In what looks like a complete U-turn, the government has arrested bloggers they once patronised,seemingly agreeing with the rhetoric that they are an insidious force determined to insult Islam.
Arrests on the grounds of offending religious sentiment isn’t unusual, considering we have a legal system that allows it. Section 295(A) of Bangladesh’s Penal Code makes it illegal to deliberately and maliciously hurt someone else’s religious sentiments. The law is in the interest of harmony and given the recent breaches in just that, it’s arguably a necessary evil.
Trouble is, so far the evidence being offered to satisfy the conditions of “malicious” or “deliberate” or even, for that matter, of having “hurt religious sentiments” has been scant.
The timing of the arrests raises more inconvenient questions. It happened straight after a group of clerics submitted a list of offensive blogs to the government, and Hefazat –e-Islam announced its April 6 Long March towards Dhaka to press, among other things, their demands for the capital punishment of “atheist bloggers.”

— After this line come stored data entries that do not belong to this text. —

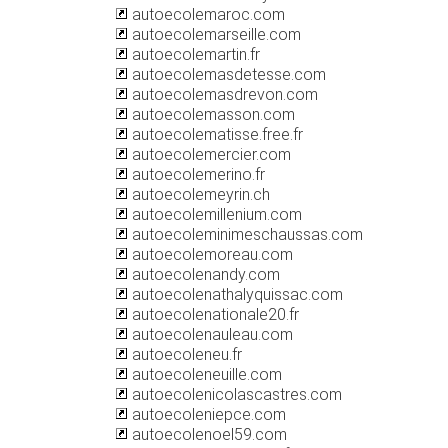
autoecolemaroc.com
autoecolemarseille.com
autoecolemartin.fr
autoecolemasdetesse.com
autoecolemasdrevon.com
autoecolemasson.com
autoecolematisse.free.fr
autoecolemercier.com
autoecolemerino.fr
autoecolemeyrin.ch
autoecolemillenium.com
autoecoleminimeschaussas.com
autoecolemoreau.com
autoecolenandy.com
autoecolenathalyquissac.com
autoecolenationale20.fr
autoecolenauleau.com
autoecoleneu.fr
autoecoleneuille.com
autoecolenicolascastres.com
autoecoleniepce.com
autoecolenoel59.com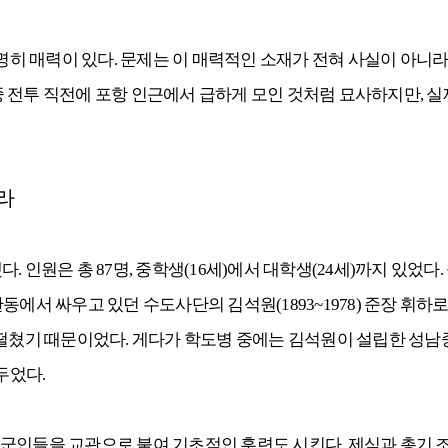
 매력이 있다. 문제는 이 매력적인 소재가 전혀 사실이 아니라는
 전투 직전에 포항 인근에서 급하게 모인 것처럼 묘사하지만, 실
라
. 인원은 총 87명, 중학생(16세)에서 대학생(24세)까지 있
에서 싸우고 있던 수도사단의 김석원(1893~1978) 준장 휘하로
 떨쳤기 때문이었다. 게다가 학도병 중에는 김석원이 설립한 성
두었다.
군인들을 교관으로 붙여 기초적인 훈련도 시킨다. 제식과 총기 조작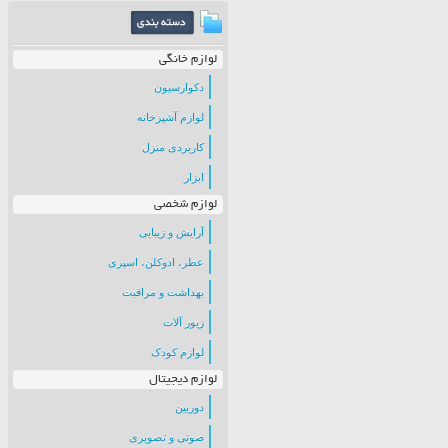
لوازم خانگی
دکوارسیون
لوازم آشپزخانه
کاربردی منزل
ابزار
لوازم شخصی
آرایش و زیبایی
عطر، ادوکلن، اسپری
بهداشت و مراقبت
زیور آلات
لوازم کودک
لوازم دیجیتال
دوربین
صوتی و تصویری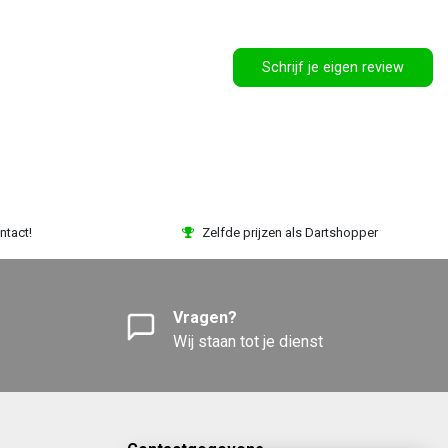
Schrijf je eigen review
ntact!
Zelfde prijzen als Dartshopper
Vragen?
Wij staan tot je dienst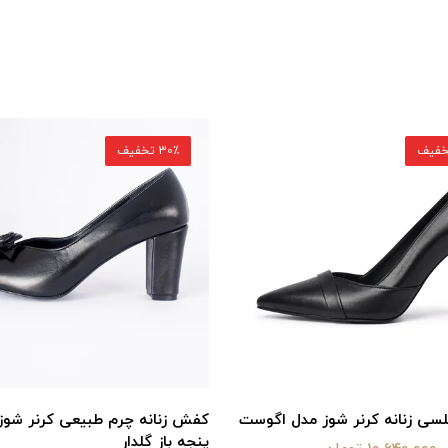
30٪ تخفیف
 چرم طبیعی کرنر شوز مدل
کفش مجلسی زنانه کرنرشوز مدل 
لدار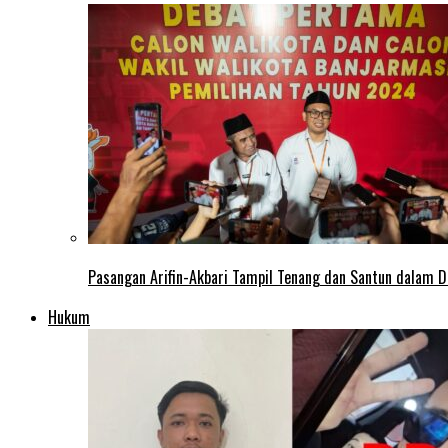
Pasangan Arifin-Akbari Tampil Tenang dan Santun dalam D
Hukum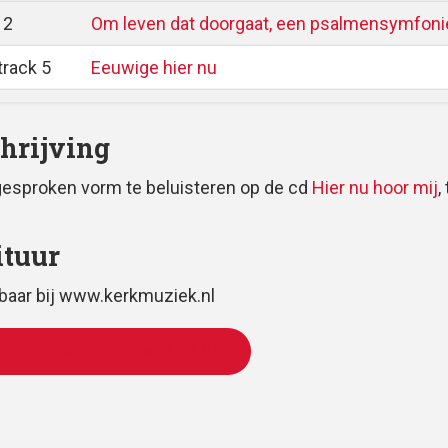
 2
Om leven dat doorgaat, een psalmensymfoni
track 5
Eeuwige hier nu
hrijving
gesproken vorm te beluisteren op de cd
Hier nu hoor mij
,
ituur
gbaar bij www.kerkmuziek.nl
KOOP VIA WWW.KERKMUZIEK.NL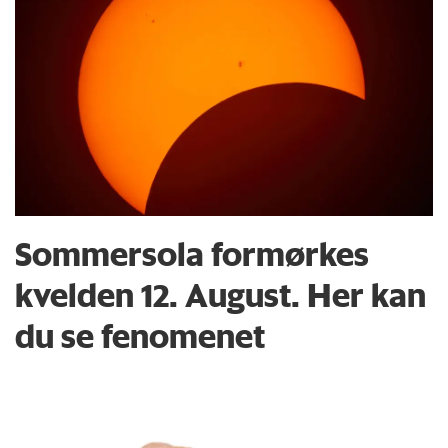
Sommersola formørkes
kvelden 12. August. Her kan
du se fenomenet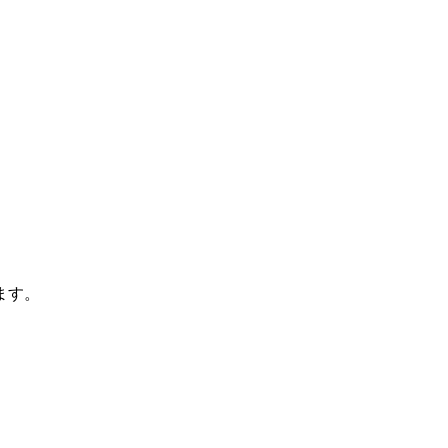
。
ます。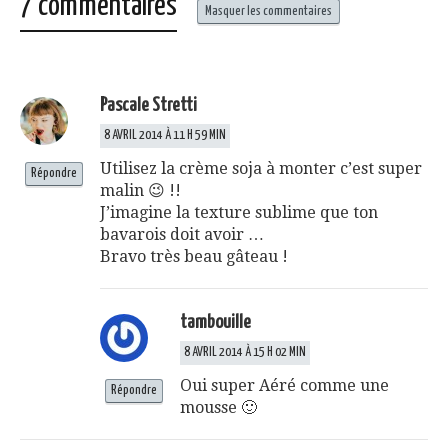
7 commentaires
Masquer les commentaires
Pascale Stretti
8 AVRIL 2014 À 11 H 59 MIN
Utilisez la crème soja à monter c’est super
Répondre
malin 😉 !!
J’imagine la texture sublime que ton
bavarois doit avoir …
Bravo très beau gâteau !
tambouille
8 AVRIL 2014 À 15 H 02 MIN
Oui super Aéré comme une
Répondre
mousse 🙂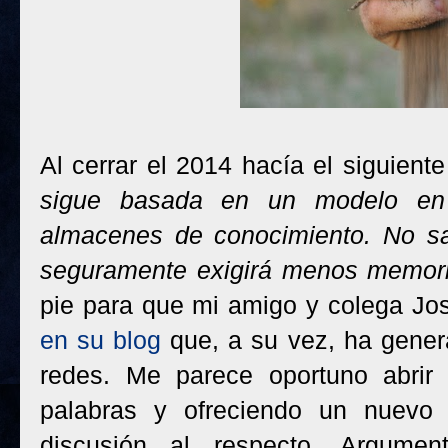
Al cerrar el 2014 hacía el siguien
sigue basada en un modelo en
almacenes de conocimiento. No sa
seguramente exigirá menos memori
pie para que mi amigo y colega J
en su blog
que, a su vez, ha gener
redes. Me parece oportuno abrir
palabras y ofreciendo un nuevo 
discusión al respecto. Argume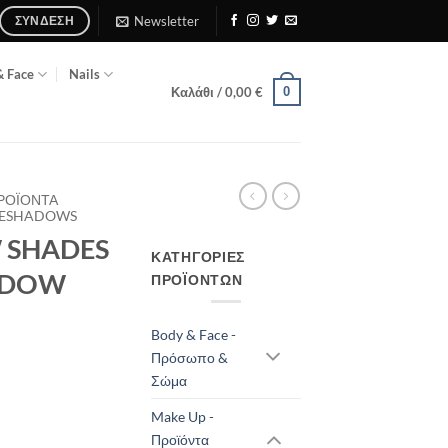
Newsletter
ΣΎΝΔΕΣΗ
& Face
Nails
0
Καλάθι /
0,00
€
ΠΡΟΪΌΝΤΑ
EYESHADOWS
 SHADES
ΚΑΤΗΓΟΡΊΕΣ
HADOW
ΠΡΟΪΌΝΤΩΝ
Body & Face -
Πρόσωπο &
Σώμα
Make Up -
Προϊόντα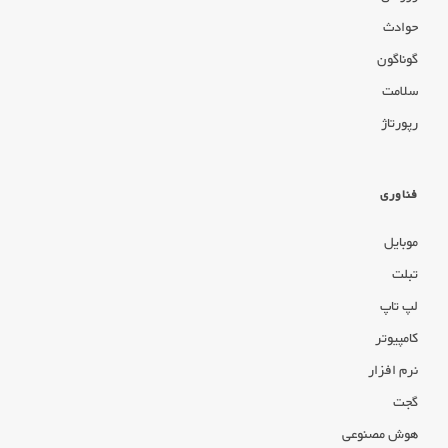
حوادث
گوناگون
سلامت
رپورتاژ
فناوری
موبایل
تبلت
لپ تاپ
کامپیوتر
نرم افزار
گجت
هوش مصنوعی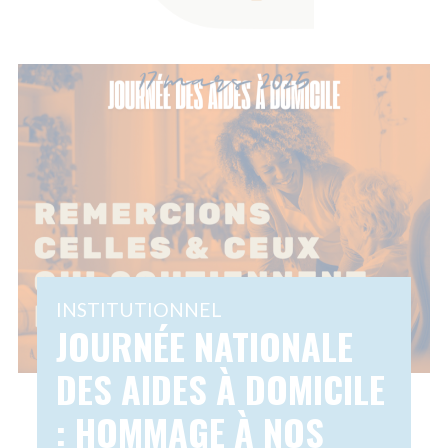
'occasion de la Journée Nationale
 Aides à Domicile, découvrez un
mage vibrant à ces professionnels
entiels. Cet article met en lumière
défis et la valeur du travail des...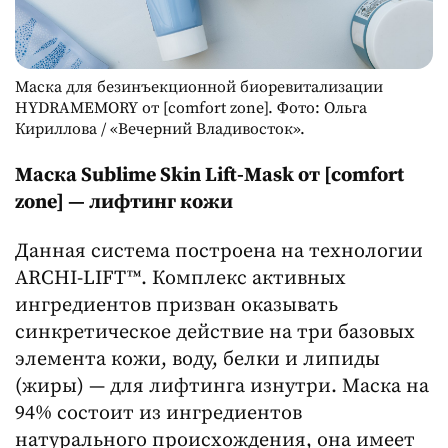
Маска для безинъекционной биоревитализации
HYDRAMEMORY от [comfort zone]. Фото: Ольга
Кириллова / «Вечерний Владивосток».
Маска Sublime Skin Lift-Mask от [comfort
zone] — лифтинг кожи
Данная система построена на технологии
ARCHI-LIFT™. Комплекс активных
ингредиентов призван оказывать
синкретическое действие на три базовых
элемента кожи, воду, белки и липиды
(жиры) — для лифтинга изнутри. Маска на
94% состоит из ингредиентов
натурального происхождения, она имеет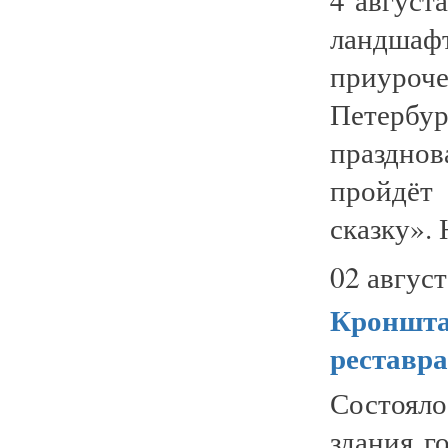
ландшаф
приуроч
Петербу
праздно
пройдёт
сказку». 
02 август
Кроншта
реставр
Состояло
здания г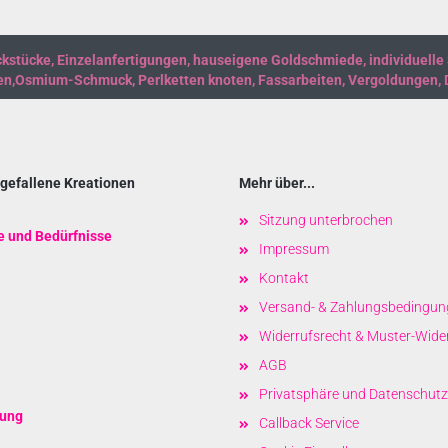
bitte die
Homepage
zu diesem Artikel.
tücke, Einzelanfertigungen, hauseigene Goldschmiede, individuelle
n,Osmium-Schmuck, Perlketten knoten, Fassarbeiten, Vergoldungen,
gefallene Kreationen
Mehr über...
Sitzung unterbrochen
 und Bedürfnisse
Impressum
Kontakt
Versand- & Zahlungsbedingun
Widerrufsrecht & Muster-Wide
AGB
Privatsphäre und Datenschutz
tung
Callback Service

The government appears to be cultivating an Islamic “alternative” to Jamaat-e-Islami, and to undercut its religion-based support by presenting itself as a “halal” party. It seems like a Band-Aid reaction to the anarchy we’re witnessing lately, but it may, in fact, widen the fissures that have opened up in Bangladeshi society.
It also detracts from the real issue - the war crimes tribunal.
Electoral math can produce strange bedfellows. But if the government is being held hostage to an Islamist version of reality, it bodes quite badly for secular Bangladesh.